Pourbaix diagram of sulfur (s)

E = 0.25 － 0.06648×pH                    (式1)

　Equation 1 is shown in the graph below with pH on the horizontal axis and E(V) on the vertical axis. Note that the SO₄^2-⇔HS^- line (black thick line) in the figure is the boundary condition obtained above.

　If we measure the oxidation-reduction potential of oxygen-rich seawater (pH 8), it is about +0.3 to +0.6 (V). (If only a sufficient amount of oxygen is dissolved in pure water, the oxidation-reduction potential of that water will be +0.8 (V), but since natural water also contains reducing substances (e.g., organic matter), it will be less than +0.6 (V) in sea water.)

　From this figure, it can be determined that sulfur (S) is stable in oxygenated seawater (E = 0.3-0.6 V) as SO₄^2-.

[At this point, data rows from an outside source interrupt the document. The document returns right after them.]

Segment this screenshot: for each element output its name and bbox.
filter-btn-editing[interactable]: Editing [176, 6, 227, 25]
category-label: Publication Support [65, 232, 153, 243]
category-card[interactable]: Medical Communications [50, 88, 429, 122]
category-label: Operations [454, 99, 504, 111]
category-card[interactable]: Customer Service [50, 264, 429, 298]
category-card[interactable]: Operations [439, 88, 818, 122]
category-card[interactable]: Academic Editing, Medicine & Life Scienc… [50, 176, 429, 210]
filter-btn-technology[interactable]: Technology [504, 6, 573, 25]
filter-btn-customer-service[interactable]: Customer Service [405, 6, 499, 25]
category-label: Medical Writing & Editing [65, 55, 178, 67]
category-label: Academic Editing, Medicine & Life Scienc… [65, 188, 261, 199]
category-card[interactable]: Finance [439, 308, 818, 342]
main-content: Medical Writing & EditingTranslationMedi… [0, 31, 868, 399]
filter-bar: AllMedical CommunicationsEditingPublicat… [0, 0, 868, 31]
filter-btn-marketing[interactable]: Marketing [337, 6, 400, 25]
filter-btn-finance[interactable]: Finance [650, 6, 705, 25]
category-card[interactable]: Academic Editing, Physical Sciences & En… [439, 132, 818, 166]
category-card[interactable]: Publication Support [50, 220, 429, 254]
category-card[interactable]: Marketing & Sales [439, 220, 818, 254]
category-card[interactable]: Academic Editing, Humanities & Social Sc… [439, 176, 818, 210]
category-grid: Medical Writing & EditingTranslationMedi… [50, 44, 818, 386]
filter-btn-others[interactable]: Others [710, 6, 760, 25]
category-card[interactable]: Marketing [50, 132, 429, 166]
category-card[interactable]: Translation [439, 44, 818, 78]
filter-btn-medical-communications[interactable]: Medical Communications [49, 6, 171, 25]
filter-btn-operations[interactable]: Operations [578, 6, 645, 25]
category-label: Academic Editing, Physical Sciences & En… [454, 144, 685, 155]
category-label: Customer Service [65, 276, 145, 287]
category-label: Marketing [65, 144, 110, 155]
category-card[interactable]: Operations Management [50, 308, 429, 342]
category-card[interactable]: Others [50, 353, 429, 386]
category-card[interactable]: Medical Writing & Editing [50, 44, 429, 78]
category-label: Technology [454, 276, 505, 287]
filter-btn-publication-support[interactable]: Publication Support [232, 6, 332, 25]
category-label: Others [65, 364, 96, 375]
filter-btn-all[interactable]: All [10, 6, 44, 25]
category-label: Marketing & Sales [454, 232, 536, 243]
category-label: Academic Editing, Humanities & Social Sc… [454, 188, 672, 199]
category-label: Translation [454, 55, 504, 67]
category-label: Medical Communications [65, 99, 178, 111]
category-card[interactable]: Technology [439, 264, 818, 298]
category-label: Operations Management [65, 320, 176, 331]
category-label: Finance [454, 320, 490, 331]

Earlier, we plotted the conditional equation [SO₄^2-] / [HS^-] = 1 (Eh = 0.25 - 0.06648 x pH) on a pourbaix diagram. What would happen with a different ratio.

Under the condition [SO₄^2-] / [HS^-] = 1000, Eh = 0.27 - 0.06648 x pH. The potential has shifted by +0.02. The figure is almost the same as the previous one. This means that the ratio of [SO₄^2-] to [HS^-] changes abruptly near this plot.

 In addition, hydrogen sulfide ion (HS^-) is in dissociative equilibrium with hydrogen sulfide (H₂S).

Reaction equation for the dissociation equilibrium of hydrogen sulfide and hydrogen sulfide ion

H₂S (aq)   = H⁺  + HS^- 　　；K = 10^－7（K is the dissociation equilibrium constant）

　This is an acid-base reaction, since the oxidation number of S does not change in this reaction at -2 valence. Therefore, the redox potential is irrelevant in this dissociation equilibrium condition. The relationship between the equilibrium constant and pH is expressed by the following equation.

Equilibrium constant = {concentration product of the product form} / {concentration product of the original form} so,

　　 [HS^-][H⁺] / [H₂S]} = 10^－7

Take both sides Log and express the hydrogen ion concentration in terms of pH.

　　Log{ [HS^-] / [H₂S] } － pH = －7

　The equilibrium condition where HS- and H₂S coexist in the same ratio: [HS^-] / [H₂S] = 1 is at pH = 7.

　This is called the "Pourbaix diagram," which shows how the chemical form of a substance changes with pH and redox potential. The "water oxidative decomposition region" and the "water reduction decomposition region" are regions where H₂O decomposes, and therefore cannot exist in an aqueous environment.